Provided entries.

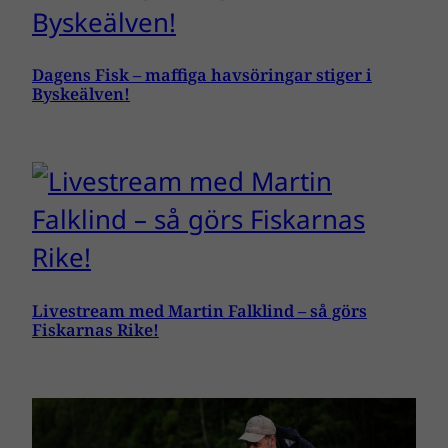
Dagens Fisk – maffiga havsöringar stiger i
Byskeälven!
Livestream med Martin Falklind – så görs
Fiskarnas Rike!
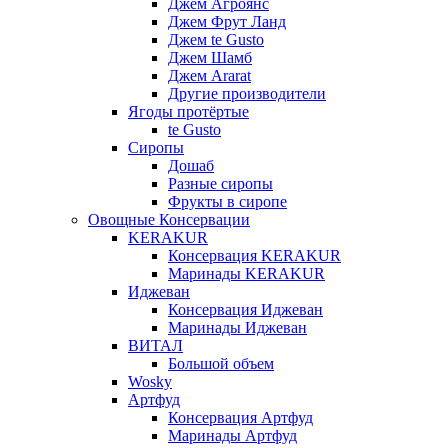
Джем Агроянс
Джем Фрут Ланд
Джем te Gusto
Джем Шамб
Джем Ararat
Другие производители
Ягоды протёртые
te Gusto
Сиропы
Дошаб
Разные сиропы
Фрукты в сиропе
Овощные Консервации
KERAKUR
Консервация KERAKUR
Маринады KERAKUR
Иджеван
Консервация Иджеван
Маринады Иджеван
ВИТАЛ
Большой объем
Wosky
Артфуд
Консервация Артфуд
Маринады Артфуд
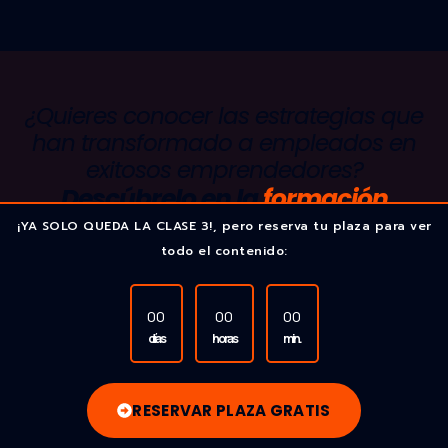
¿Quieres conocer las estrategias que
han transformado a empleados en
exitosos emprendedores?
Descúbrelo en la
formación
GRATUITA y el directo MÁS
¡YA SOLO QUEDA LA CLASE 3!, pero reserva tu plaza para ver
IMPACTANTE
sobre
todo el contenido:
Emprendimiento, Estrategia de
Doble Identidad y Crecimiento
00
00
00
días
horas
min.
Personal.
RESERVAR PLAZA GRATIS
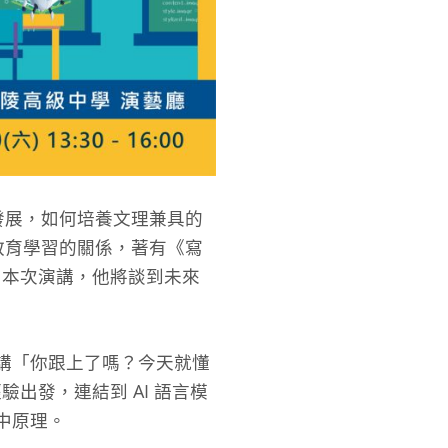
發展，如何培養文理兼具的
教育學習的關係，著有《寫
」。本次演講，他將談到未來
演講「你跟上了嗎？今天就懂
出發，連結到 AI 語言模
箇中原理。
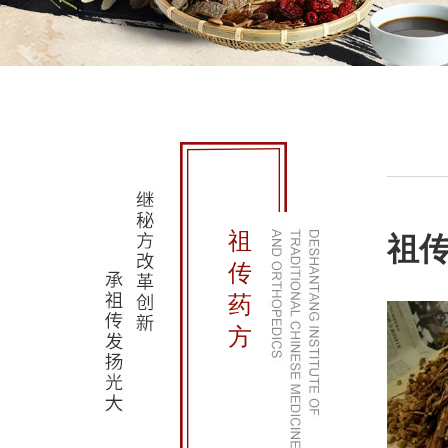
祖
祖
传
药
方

==

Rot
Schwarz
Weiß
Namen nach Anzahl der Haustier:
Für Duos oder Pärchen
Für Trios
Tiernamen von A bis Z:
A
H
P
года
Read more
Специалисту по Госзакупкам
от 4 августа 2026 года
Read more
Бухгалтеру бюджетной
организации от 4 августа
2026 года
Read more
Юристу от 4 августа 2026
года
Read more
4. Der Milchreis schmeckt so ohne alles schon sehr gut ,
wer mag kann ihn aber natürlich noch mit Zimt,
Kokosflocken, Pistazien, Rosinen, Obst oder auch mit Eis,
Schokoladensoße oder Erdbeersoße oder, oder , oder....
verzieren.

* * *

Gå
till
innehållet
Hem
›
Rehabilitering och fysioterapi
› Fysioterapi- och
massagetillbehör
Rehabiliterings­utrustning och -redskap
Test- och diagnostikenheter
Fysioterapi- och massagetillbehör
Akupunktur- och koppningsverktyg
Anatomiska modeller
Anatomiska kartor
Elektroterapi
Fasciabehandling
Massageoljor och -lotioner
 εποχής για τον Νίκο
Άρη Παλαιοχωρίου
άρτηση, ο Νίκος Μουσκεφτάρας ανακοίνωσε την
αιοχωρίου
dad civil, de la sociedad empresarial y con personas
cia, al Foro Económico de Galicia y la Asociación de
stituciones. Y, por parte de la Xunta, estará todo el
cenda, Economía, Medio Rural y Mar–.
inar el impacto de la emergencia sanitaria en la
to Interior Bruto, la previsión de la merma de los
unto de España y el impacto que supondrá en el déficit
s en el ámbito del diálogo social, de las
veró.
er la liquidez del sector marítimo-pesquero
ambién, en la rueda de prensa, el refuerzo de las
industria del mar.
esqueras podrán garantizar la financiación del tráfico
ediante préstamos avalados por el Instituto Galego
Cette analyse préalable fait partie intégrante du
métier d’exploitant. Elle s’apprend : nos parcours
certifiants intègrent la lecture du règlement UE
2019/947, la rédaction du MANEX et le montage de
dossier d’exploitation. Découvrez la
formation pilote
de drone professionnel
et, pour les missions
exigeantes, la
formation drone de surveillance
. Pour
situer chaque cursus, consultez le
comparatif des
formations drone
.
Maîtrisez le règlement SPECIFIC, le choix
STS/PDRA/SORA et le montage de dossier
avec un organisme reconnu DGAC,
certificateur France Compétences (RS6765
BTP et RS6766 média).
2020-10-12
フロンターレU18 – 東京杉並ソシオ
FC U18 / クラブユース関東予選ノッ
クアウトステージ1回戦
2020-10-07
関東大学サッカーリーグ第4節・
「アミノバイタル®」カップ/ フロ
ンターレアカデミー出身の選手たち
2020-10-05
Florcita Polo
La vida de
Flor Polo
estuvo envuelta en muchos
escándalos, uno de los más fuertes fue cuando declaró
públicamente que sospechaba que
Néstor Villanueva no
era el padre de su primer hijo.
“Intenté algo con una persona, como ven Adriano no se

Assignment. Gather from the data above every line with the string "montage".

Expected answer.
2019/947, la rédaction du MANEX et le montage de
STS/PDRA/SORA et le montage de dossier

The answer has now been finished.